[Skiboot] [PATCH v7 18/22] fadump: Add documentation

Wed May 29 16:39:32 AEST 2019

On Tue, May 28, 2019 at 10:46 PM Vasant Hegde
<hegdevasant at linux.vnet.ibm.com> wrote:
>
> On 05/20/2019 11:50 AM, Oliver wrote:
> > *snip*

> Are you sure you are counting it properly? I suspect some of these numbers.
> Either numbers are wrong -OR- we messed up badly.
>
> > +---------------------------------+-------+
> > |            OPAL Call            | Count |
> > +---------------------------------+-------+
> > | OPAL_READ_NVRAM                 |  4612 |
>
> Why are we doing so many NVRAM calls.

Apparently the kernel reads the whole of NVRAM in 200 byte chunks. The
default NVRAM size of OpenPower systems seems to be 576KB and 1MB on
FSP systems so you end up doing a lot of them.

> > | OPAL_FLASH_READ                 |    31 |
> > | OPAL_PCI_SET_PELTV              |    23 |
> > | OPAL_PCI_SET_PE                 |    16 |
> > | OPAL_REGISTER_DUMP_REGION       |    15 |
>
> It should be 1. We just make one call from Linux for registration.

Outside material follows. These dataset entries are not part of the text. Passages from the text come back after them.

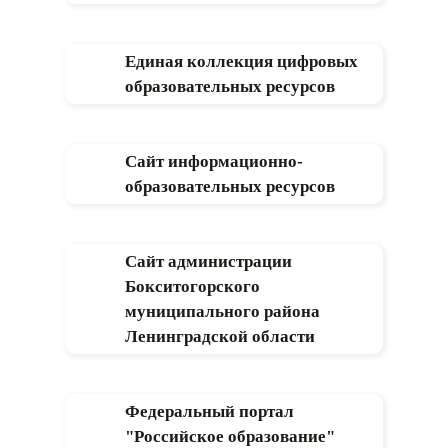
Единая коллекция цифровых
образовательных ресурсов
Сайт информационно-
образовательных ресурсов
Сайт администрации
Бокситогорского
муниципального района
Ленинградской области
Федеральный портал
"Российское образование"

The script I used to map the counts to the OPAL call names was a bit
dumb. OPAL call token 46,47 and 48 are missing from opal-api.h which
threw off the counts for all the call numbers above 45. All the
high-frequency calls (nvram, pci cfg access) have tokens below #45 so
their counts are accurate. Either way, the point is that we do a lot
of OPAL calls at boot already so there's no reason to prefer an API
that minimises the number of calls.

> > I'd say we gain nothing from doing one OPAL call.
>
> Well, I don't think performance is the concern here...as this new API is called
> during FADUMP registration only (once during boot).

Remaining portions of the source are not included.